• [Exercise]
All that should come back is the lines of the data below from the one containing "has_ipv4 (113, 2212)" to the one containing "operador in~ [treeitem] (45, 969)", inclusive, exactly as they stand.

• [Given information]

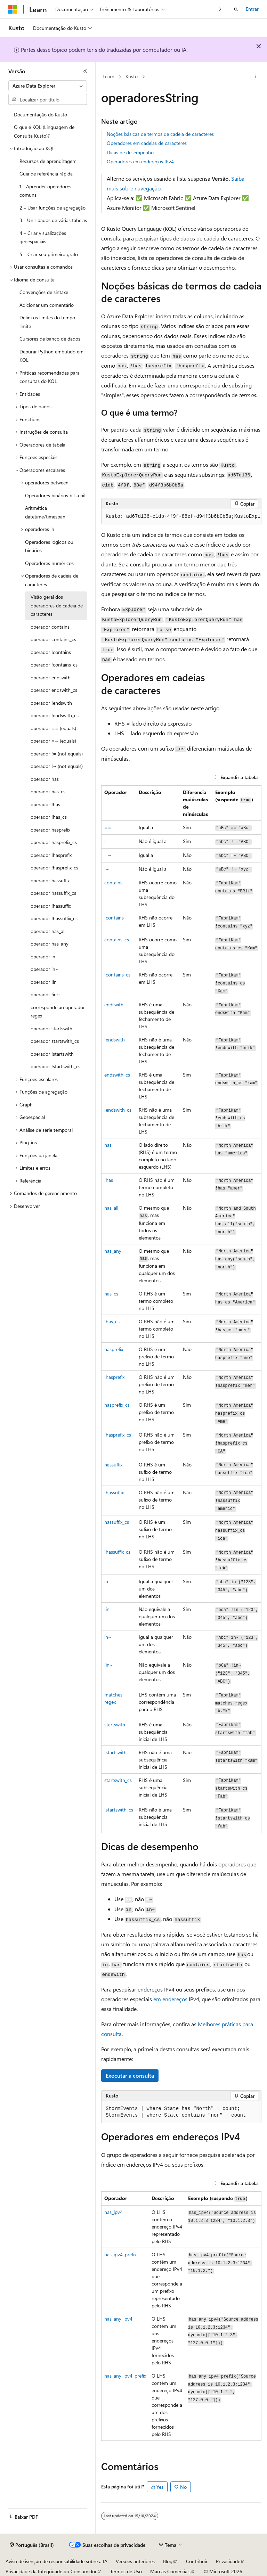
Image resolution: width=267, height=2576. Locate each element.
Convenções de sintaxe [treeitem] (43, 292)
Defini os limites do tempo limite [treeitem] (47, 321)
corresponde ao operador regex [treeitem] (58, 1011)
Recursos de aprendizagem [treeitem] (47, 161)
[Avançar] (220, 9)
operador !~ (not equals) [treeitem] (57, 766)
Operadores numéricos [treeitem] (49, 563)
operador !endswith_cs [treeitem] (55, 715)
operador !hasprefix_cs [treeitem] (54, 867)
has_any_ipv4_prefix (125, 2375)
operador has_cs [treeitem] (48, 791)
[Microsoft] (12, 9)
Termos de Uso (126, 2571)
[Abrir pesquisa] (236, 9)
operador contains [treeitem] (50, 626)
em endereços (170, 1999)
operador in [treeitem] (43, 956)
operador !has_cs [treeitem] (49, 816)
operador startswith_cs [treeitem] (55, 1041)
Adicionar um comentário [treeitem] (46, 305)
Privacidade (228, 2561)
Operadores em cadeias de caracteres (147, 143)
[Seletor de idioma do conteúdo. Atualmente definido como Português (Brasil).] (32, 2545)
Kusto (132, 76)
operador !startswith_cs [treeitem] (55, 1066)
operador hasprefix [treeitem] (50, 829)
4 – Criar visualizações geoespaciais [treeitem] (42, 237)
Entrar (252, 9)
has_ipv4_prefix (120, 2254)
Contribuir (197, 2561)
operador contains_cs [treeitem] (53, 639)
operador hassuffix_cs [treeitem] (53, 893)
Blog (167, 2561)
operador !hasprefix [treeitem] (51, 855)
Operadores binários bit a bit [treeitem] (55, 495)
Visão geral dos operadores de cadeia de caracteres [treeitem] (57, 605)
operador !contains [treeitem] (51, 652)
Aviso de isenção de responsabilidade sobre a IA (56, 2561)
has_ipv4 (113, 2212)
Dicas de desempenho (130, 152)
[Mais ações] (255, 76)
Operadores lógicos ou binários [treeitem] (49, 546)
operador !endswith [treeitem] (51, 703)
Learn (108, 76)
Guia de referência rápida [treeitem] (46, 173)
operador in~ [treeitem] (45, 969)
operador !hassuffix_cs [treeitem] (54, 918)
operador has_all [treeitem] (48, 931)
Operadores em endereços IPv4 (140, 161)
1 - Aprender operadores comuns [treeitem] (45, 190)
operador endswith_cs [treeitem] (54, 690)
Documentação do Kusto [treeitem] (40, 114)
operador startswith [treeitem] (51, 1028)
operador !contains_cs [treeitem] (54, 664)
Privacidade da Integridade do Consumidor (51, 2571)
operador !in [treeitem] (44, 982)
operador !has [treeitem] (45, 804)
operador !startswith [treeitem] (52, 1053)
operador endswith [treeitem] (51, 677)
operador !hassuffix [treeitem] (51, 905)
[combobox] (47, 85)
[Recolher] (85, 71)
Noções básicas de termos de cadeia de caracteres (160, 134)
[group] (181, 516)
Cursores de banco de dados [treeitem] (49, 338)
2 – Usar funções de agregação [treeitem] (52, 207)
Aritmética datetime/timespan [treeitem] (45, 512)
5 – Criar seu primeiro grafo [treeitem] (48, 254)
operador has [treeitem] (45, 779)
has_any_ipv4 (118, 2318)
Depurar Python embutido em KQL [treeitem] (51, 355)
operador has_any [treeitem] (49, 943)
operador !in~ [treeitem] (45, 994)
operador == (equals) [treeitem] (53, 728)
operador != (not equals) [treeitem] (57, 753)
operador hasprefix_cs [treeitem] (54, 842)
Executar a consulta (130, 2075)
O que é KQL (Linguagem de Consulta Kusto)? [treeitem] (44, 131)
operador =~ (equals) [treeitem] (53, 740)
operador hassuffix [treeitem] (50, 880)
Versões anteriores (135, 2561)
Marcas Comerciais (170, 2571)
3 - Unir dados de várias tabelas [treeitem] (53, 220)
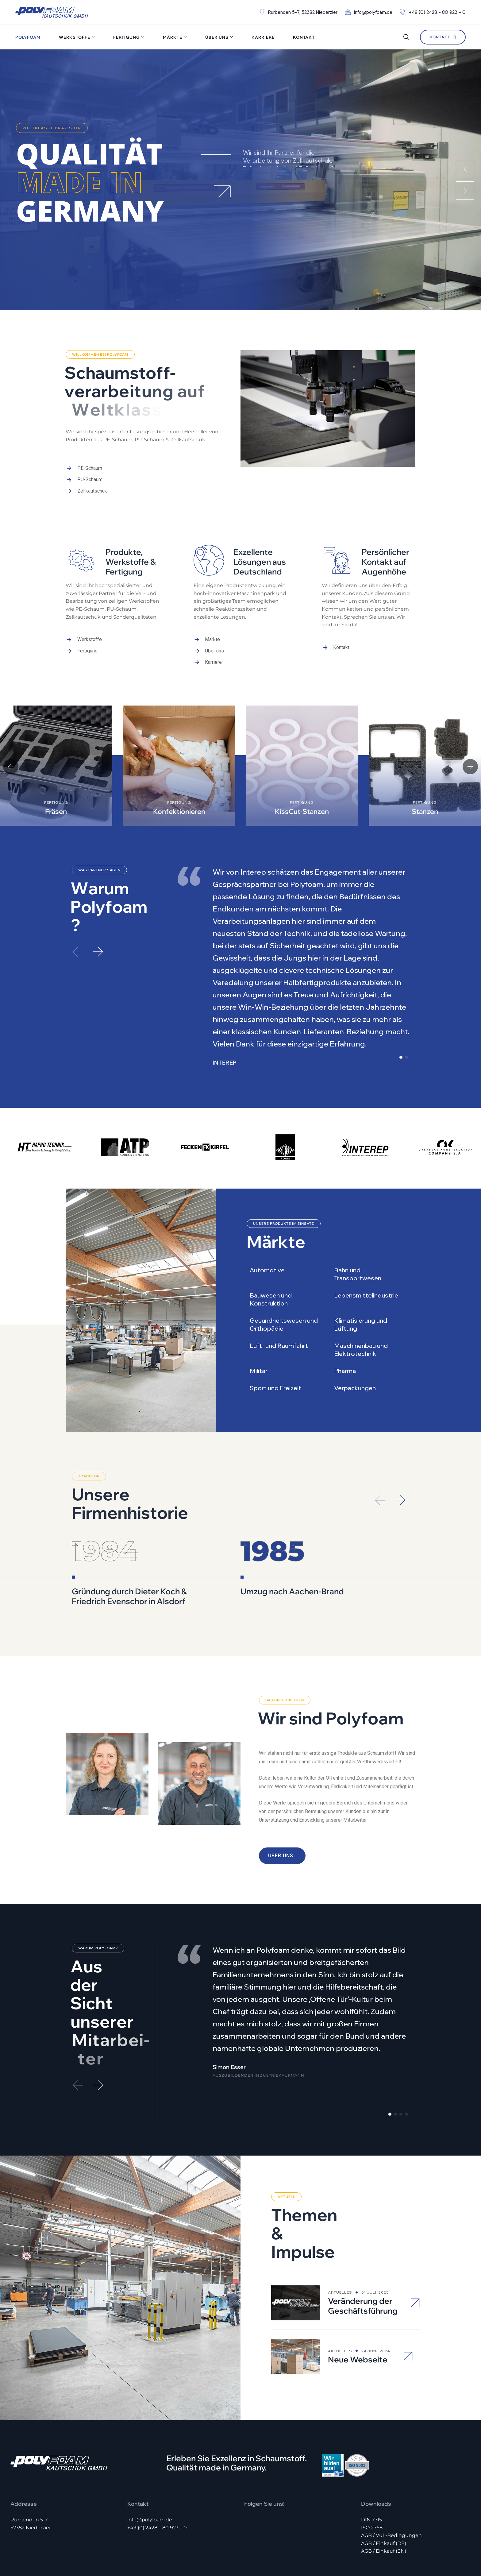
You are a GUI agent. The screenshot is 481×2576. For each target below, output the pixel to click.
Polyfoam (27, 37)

• [Expected answer]
has_ipv4 (113, 2212)
Dicas de desempenho (130, 152)
[Mais ações] (255, 76)
Operadores lógicos ou binários [treeitem] (49, 546)
operador !endswith [treeitem] (51, 703)
Learn (108, 76)
Guia de referência rápida [treeitem] (46, 173)
operador in~ [treeitem] (45, 969)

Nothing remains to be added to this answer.